The “WTF” podcast host criticized the 69-year-old comedian for what he sees as a relentless effort to stay culturally relevant, calling the approach “desperate.”
“I always had a problem with his tone,” Maron, 61, said. “I feel with Bill that there is this — and it happens with some of the other boomers — desperate chasing of relevance that changes someone’s mind, in terms of how they approach what they do, and also makes the whole undertaking feel desperate.”
He added that Maher’s frequent commentary on “wokeness” is “not for me,” saying, “I can’t see past the desperation, and what he’s willing to do to stay in the conversation.”
Maher has long railed against what he views as excesses of progressive politics. On his HBO program “Real Time” and his podcast “Club Random,” he has frequently argued that “wokeness” undermines open dialogue.
“I would categorize ‘liberal’ as different than ‘woke,'” he told CNN last year. “Woke, which started out as a good thing — alert to injustice. Who could be against that? But it became sort of an eyeroll because they love diversity, except of ideas, and that’s not really where we should be.”
Maron’s criticism wasn’t his first.

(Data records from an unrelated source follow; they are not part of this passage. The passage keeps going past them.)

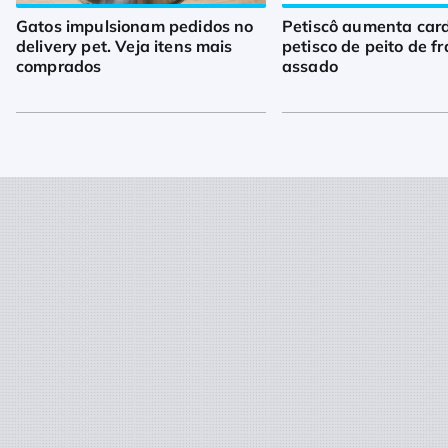
Gatos impulsionam pedidos no
Petiscô aumenta car
delivery pet. Veja itens mais
petisco de peito de f
comprados
assado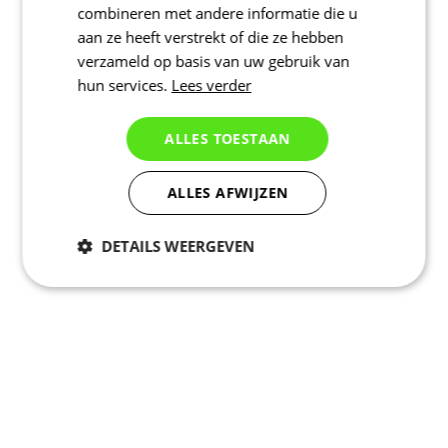
combineren met andere informatie die u
aan ze heeft verstrekt of die ze hebben
verzameld op basis van uw gebruik van
hun services.
Lees verder
ALLES TOESTAAN
ALLES AFWIJZEN
DETAILS WEERGEVEN
Noodzakelijk
Statistieken
Marketing
Functioneel
Niet geclassificeerd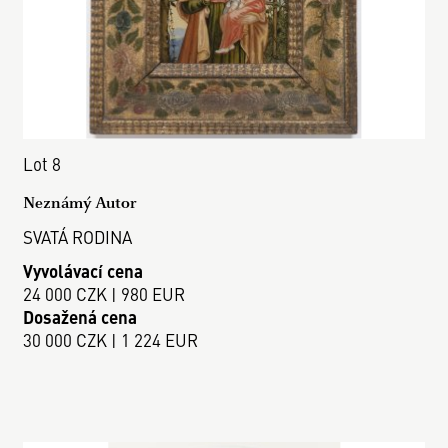
Lot 8
Neznámý Autor
SVATÁ RODINA
Vyvolávací cena
24 000 CZK | 980 EUR
Dosažená cena
30 000 CZK | 1 224 EUR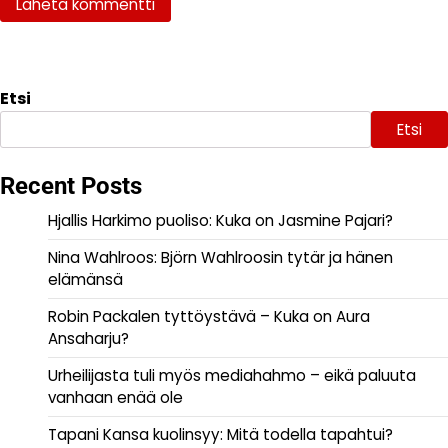
Etsi
Etsi
Recent Posts
Hjallis Harkimo puoliso: Kuka on Jasmine Pajari?
Nina Wahlroos: Björn Wahlroosin tytär ja hänen
elämänsä
Robin Packalen tyttöystävä – Kuka on Aura
Ansaharju?
Urheilijasta tuli myös mediahahmo – eikä paluuta
vanhaan enää ole
Tapani Kansa kuolinsyy: Mitä todella tapahtui?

In a March episode of “WTF,” he said the country had been living under “fascism” during Donald Trump’s presidency and singled out Maher as one of the figures who, in his view, enabled the former president by agreeing with certain policies.
Maher himself has been at the center of controversy over his interactions with Trump. Earlier this year, he drew fire after describing a White House dinner with Trump in surprisingly flattering terms. On “Real Time,” Maher told viewers that “everything I’ve ever not liked about him was, I swear to God, absent, at least on this night with this guy.” He went on to say, “A crazy person doesn’t live in the White House. A person who plays a crazy person on TV a lot lives there.”
That monologue prompted backlash from fellow comedians. Without naming Maher directly, “Curb Your Enthusiasm” star Larry David slammed his comments in a New York Times parody written from the perspective of someone who had dinner with Adolf Hitler in 1939 and found him oddly personable. Maher later hit back on “Piers Morgan Uncensored,” calling David’s satire “kind of insulting to 6 million dead Jews.”